# Groebner Basis
This is an implementation of the F4 and Buchberger algorithm for computing Groebner bases in Rust.
See [examples/basic.rs](examples/basic.rs) for a usage example.
## Usage
To use in your project:
```bash
cargo add groebner
```
Create polynomials from strings with an explicit variable order:
```rust
use groebner::{groebner_basis, MonomialOrder, PolynomialRing};
use num_rational::BigRational;
let ring = PolynomialRing::<BigRational>::new(["z3", "z1", "z2"], MonomialOrder::Lex)?;
let f1 = ring.parse("z1^2 - z2")?;
let f2 = ring.parse("z1*z2 - 1")?;
let basis = groebner_basis(vec![f1, f2], ring.order(), true)?;
# Ok::<(), Box<dyn std::error::Error>>(())
```
## Test Suite
To run the example, use:
```bash
cargo run --example basic
```
```bash
cargo test
```
The [test suite](SUITE.md) is the full list of known Groebner bases for a variety of large multivariate polynomial systems.
## References
1. Cox, D., Little, J., O'Shea, D. "Ideals, Varieties, and Algorithms"

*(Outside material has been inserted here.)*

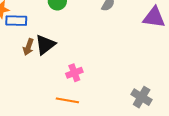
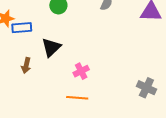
brown arrow: (28, 47) -> (26, 65), moved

1. Buchberger, B. "Gröbner Bases: An Algorithmic Method in Polynomial Ideal Theory"
1. Giovini, A., Mora, T., Niesi, G., Robbiano, L., & Traverso, C. (1991, June). “One sugar cube, please” or selection strategies in the Buchberger algorithm. In Proceedings of the 1991 international symposium on Symbolic and algebraic computation (pp. 49-54).
1. Gebauer, R., & Möller, H. M. (1988). On an installation of Buchberger's algorithm. Journal of Symbolic computation, 6(2-3), 275-286.
1. Roune, B. H., & Stillman, M. (2012, July). Practical Gröbner basis computation. In Proceedings of the 37th International Symposium on Symbolic and Algebraic Computation (pp. 203-210).
## License
Released under the MIT License. See [LICENSE](LICENSE) for details.